§ **WORK INSTRUCTION**
Drop every picture, then repeat the records exactly.

═══ DATA FOR THIS EXERCISE ═══

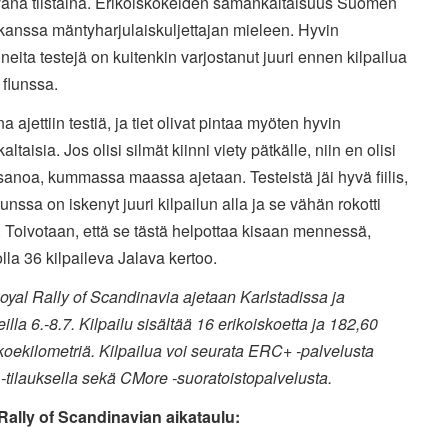
vänä tiistaina. Erikoiskokeiden samankaltaisuus Suomen
kanssa mäntyharjulaiskuljettajan mieleen. Hyvin
neita testejä on kuitenkin varjostanut juuri ennen kilpailua
t flunssa.
na ajettiin testiä, ja tiet olivat pintaa myöten hyvin
ltaisia. Jos olisi silmät kiinni viety pätkälle, niin en olisi
sanoa, kummassa maassa ajetaan. Testeistä jäi hyvä fiilis,
lunssa on iskenyt juuri kilpailun alla ja se vähän rokotti
 Toivotaan, että se tästä helpottaa kisaan mennessä,
la 36 kilpaileva Jalava kertoo.
yal Rally of Scandinavia ajetaan
Karlstadissa ja
eilla 6.-8.7. Kilpailu sisältää 16 erikoiskoetta ja 182,60
koekilometriä. Kilpailua voi seurata ERC+ -palvelusta
tilauksella sekä CMore -suoratoistopalvelusta.
Rally of Scandinavian aikataulu:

═══

§ **ANSWER SPACE**
vänä tiistaina. Erikoiskokeiden samankaltaisuus Suomen
kanssa mäntyharjulaiskuljettajan mieleen. Hyvin
neita testejä on kuitenkin varjostanut juuri ennen kilpailua
t flunssa.
na ajettiin testiä, ja tiet olivat pintaa myöten hyvin
ltaisia. Jos olisi silmät kiinni viety pätkälle, niin en olisi
sanoa, kummassa maassa ajetaan. Testeistä jäi hyvä fiilis,
lunssa on iskenyt juuri kilpailun alla ja se vähän rokotti
 Toivotaan, että se tästä helpottaa kisaan mennessä,
la 36 kilpaileva Jalava kertoo.
yal Rally of Scandinavia ajetaan
Karlstadissa ja
eilla 6.-8.7. Kilpailu sisältää 16 erikoiskoetta ja 182,60
koekilometriä. Kilpailua voi seurata ERC+ -palvelusta
tilauksella sekä CMore -suoratoistopalvelusta.
Rally of Scandinavian aikataulu:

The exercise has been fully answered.